Scan the data below for lines holding the word "Email", and copy each line found.

*** Opening of DATA IN THIS EXERCISE ***

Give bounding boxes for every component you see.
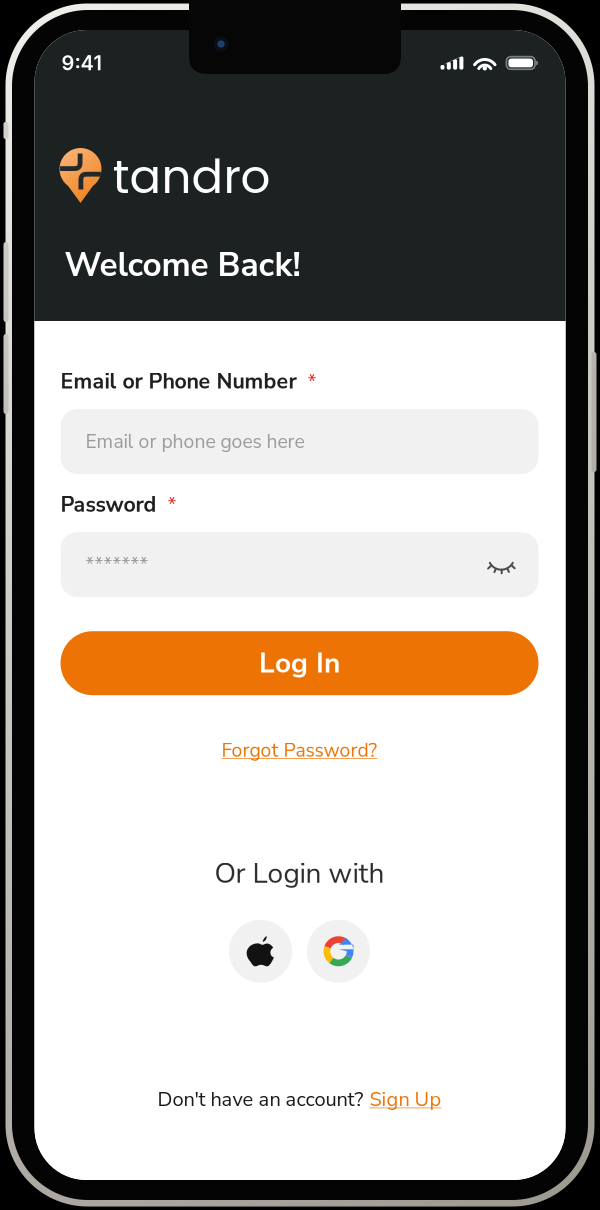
staticText: Forgot Password? <box>222 737 378 764</box>
staticText: Email or Phone Number <box>60 367 296 396</box>
staticText: Sign Up <box>370 1086 442 1113</box>
button[interactable]: Show password <box>486 555 516 575</box>
staticText: * <box>168 491 176 518</box>
staticText: Welcome Back! <box>64 242 300 288</box>
staticText: Log In <box>259 644 340 682</box>
staticText: 9:41 <box>62 51 102 75</box>
button[interactable]: Sign Up <box>370 1086 442 1113</box>
staticText: Email or phone goes here <box>86 428 304 455</box>
staticText: tandro <box>112 144 270 209</box>
staticText: Password <box>60 490 156 519</box>
staticText: * <box>308 368 316 395</box>
button[interactable]: Sign in with Apple <box>229 920 292 983</box>
button[interactable]: Log In <box>60 631 538 695</box>
button[interactable]: Sign in with Google <box>307 920 370 983</box>
staticText: Or Login with <box>214 855 384 893</box>
staticText: ******* <box>86 552 148 578</box>
staticText: Don't have an account? <box>158 1086 364 1113</box>
button[interactable]: Forgot Password? <box>60 729 538 772</box>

*** Close of DATA IN THIS EXERCISE ***

(SOLUTION):
staticText: Email or Phone Number <box>60 367 296 396</box>
staticText: Email or phone goes here <box>86 428 304 455</box>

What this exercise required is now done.